Methods: We conducted an open label, 3 parallel arms, randomised controlled trial, among TB/HIV co-infected patients who were ARV-naive and with a CD4 cell-count ≥50 cells/mm3 at enrolment, in Benin, Guinea and Senegal. The trial arms were: Arm A - ARV initiation at 2 weeks combined with standard TB treatment; Arm B (control arm) - ARV initiation at 8 weeks combined with standard TB treatment; Arm C - ARV initiation at 8 weeks with high-dose rifampicin (15mg/kg) during the first 2 months of TB treatment. The primary outcome was 12-month mortality.
Results: In total, 778 TB/HIV patients were randomised (n=262, 258 and 258 for arms A, B and C respectively). All TB cases were bacteriologically confirmed. CD4 cell-counts ranged from 50-949 (median 183), balanced across arms. By January 2016, all patients completed 12 months of follow-up post-randomisation. The overall 12-month mortality rates were: 11.8, 15.5 and 10.9 per 100 person-years in arms A, B and C respectively. Using Cox regression, there was no evidence that overall mortality rates differed by treatment arm (p=0.40). Restricting the analysis to patients with a baseline CD4 cell-count < 100 cells/mm3, mortality was substantially reduced (p=0.006) in Arm C, with high-dose rifampicin, compared with Arm B, but not in Arm A (p=0.24) (Fig 1). There was no evidence of an increased risk of hepatotoxicity in Arm C.

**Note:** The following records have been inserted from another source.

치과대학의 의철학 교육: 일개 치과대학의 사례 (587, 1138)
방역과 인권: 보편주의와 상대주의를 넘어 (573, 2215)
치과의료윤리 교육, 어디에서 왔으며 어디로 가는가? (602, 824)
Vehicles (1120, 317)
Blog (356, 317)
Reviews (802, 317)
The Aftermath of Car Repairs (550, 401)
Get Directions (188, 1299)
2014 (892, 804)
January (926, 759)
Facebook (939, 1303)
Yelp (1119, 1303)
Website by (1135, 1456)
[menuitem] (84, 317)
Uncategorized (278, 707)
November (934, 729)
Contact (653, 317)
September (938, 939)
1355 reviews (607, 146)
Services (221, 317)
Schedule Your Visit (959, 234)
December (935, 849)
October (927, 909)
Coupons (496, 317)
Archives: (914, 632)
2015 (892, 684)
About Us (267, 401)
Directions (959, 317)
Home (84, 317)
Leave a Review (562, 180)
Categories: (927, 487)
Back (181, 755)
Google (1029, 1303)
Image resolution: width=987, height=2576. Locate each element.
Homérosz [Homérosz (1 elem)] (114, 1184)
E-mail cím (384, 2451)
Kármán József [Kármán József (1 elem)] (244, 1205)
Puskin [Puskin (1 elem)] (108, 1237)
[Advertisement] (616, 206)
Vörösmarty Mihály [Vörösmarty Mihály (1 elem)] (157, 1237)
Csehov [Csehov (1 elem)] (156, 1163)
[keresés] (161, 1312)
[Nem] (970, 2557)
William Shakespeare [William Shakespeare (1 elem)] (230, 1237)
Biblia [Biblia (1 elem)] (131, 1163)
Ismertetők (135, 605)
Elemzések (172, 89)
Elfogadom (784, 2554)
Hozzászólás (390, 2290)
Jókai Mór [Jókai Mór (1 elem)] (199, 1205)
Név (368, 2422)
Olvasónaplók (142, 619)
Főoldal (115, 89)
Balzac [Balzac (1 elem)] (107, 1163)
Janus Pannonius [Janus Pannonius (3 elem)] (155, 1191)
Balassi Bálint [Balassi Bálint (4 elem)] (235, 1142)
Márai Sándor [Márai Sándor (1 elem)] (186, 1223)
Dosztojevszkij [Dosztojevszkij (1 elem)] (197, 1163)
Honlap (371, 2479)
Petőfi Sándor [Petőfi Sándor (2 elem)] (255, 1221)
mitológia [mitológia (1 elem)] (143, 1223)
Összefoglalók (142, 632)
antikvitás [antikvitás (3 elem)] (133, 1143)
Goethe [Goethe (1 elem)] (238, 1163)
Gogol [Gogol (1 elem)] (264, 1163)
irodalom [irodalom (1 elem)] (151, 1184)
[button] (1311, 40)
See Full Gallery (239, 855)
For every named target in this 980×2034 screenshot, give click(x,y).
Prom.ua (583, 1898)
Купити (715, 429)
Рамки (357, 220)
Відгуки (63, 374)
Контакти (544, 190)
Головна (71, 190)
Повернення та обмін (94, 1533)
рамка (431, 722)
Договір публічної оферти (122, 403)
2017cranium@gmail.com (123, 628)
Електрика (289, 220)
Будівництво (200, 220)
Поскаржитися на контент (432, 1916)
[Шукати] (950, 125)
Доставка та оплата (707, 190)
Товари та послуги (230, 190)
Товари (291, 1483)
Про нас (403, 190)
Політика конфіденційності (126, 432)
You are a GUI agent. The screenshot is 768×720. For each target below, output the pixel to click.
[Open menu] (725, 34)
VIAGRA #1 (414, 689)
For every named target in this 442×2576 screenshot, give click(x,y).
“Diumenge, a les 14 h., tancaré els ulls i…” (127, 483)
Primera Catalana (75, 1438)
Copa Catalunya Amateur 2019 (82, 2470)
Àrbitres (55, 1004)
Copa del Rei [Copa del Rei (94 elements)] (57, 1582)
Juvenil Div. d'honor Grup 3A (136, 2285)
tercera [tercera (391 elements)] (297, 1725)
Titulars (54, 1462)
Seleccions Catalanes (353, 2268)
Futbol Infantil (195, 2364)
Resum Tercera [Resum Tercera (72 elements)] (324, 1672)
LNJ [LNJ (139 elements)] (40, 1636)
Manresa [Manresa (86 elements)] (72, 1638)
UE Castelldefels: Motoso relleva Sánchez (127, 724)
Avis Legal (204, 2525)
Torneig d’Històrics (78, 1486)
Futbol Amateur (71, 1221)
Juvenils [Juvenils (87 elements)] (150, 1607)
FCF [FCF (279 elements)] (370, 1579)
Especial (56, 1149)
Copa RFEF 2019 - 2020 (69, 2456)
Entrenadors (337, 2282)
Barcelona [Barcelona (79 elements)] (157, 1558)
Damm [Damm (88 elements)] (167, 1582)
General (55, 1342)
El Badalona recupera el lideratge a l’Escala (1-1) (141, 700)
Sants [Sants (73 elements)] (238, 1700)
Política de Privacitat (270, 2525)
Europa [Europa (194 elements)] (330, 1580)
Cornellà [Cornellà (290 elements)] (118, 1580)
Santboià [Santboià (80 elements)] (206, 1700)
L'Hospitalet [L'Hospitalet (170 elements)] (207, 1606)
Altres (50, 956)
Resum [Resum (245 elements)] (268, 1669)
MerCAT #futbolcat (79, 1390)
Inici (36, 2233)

Fig 1: Time to mortality, from randomisation date in patients with less 100 CD4 count and more than 100 CD4 count? Kaplan-Meier analyses
[Fig 1: Time to mortality, from randomisation date in patients with less 100 CD4 count and more than 100 CD4 count? Kaplan-Meier analyses]


Conclusions: More aggressive TB treatment using high dose of rifampicin, in addition to ARV treatment, could reduce TB/HIV mortality among severely immunosuppressed co-infected TB/HIV patients.